#### Exercise goal
Only one stretch of the data below is needed. Output the lines from the one with "platinum record)" up to and including the one with "closer to shore and providing exciting acti", exactly as they stand.

#### Source material
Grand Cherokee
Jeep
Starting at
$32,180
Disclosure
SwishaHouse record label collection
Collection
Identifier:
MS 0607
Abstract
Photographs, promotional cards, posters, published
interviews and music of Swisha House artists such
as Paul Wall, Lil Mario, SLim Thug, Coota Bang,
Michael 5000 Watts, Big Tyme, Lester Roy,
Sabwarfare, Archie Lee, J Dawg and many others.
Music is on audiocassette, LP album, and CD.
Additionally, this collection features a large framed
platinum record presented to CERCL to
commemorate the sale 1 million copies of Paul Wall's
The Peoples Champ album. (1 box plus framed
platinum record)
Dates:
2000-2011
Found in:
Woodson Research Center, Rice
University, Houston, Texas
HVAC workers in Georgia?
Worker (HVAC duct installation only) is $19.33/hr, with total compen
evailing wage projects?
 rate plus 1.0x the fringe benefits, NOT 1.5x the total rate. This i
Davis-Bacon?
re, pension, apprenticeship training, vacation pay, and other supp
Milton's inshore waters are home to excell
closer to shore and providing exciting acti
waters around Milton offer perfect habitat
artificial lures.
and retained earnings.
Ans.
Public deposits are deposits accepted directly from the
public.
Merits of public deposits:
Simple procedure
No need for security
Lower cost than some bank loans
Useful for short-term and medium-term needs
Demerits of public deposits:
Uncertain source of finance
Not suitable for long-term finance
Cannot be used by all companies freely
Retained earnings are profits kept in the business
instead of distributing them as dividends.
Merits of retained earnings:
---
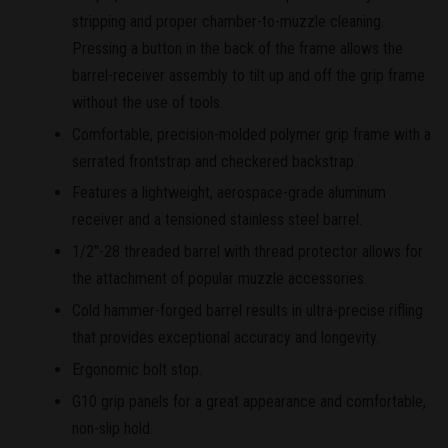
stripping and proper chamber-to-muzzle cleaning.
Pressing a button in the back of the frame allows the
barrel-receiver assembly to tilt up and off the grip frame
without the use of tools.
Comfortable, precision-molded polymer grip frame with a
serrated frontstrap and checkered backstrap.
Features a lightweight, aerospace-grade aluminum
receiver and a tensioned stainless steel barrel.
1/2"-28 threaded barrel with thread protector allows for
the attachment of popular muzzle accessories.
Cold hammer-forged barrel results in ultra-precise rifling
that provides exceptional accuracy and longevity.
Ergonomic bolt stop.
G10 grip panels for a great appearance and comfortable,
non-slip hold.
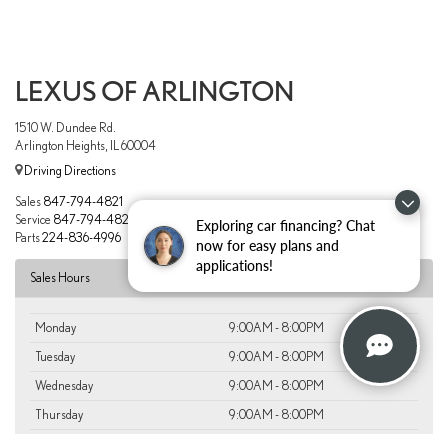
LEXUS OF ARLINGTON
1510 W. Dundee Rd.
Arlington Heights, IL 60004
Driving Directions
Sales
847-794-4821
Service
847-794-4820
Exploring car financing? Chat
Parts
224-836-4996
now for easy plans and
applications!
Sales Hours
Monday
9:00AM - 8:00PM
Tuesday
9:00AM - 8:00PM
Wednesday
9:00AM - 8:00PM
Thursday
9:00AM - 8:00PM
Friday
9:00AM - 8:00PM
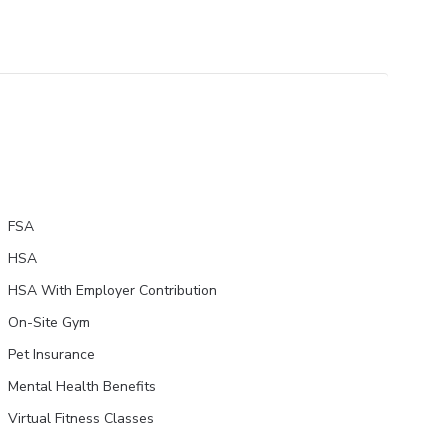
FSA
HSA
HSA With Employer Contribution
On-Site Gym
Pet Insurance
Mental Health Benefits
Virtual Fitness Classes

#### Result
platinum record)
Dates:
2000-2011
Found in:
Woodson Research Center, Rice
University, Houston, Texas
HVAC workers in Georgia?
Worker (HVAC duct installation only) is $19.33/hr, with total compen
evailing wage projects?
 rate plus 1.0x the fringe benefits, NOT 1.5x the total rate. This i
Davis-Bacon?
re, pension, apprenticeship training, vacation pay, and other supp
Milton's inshore waters are home to excell
closer to shore and providing exciting acti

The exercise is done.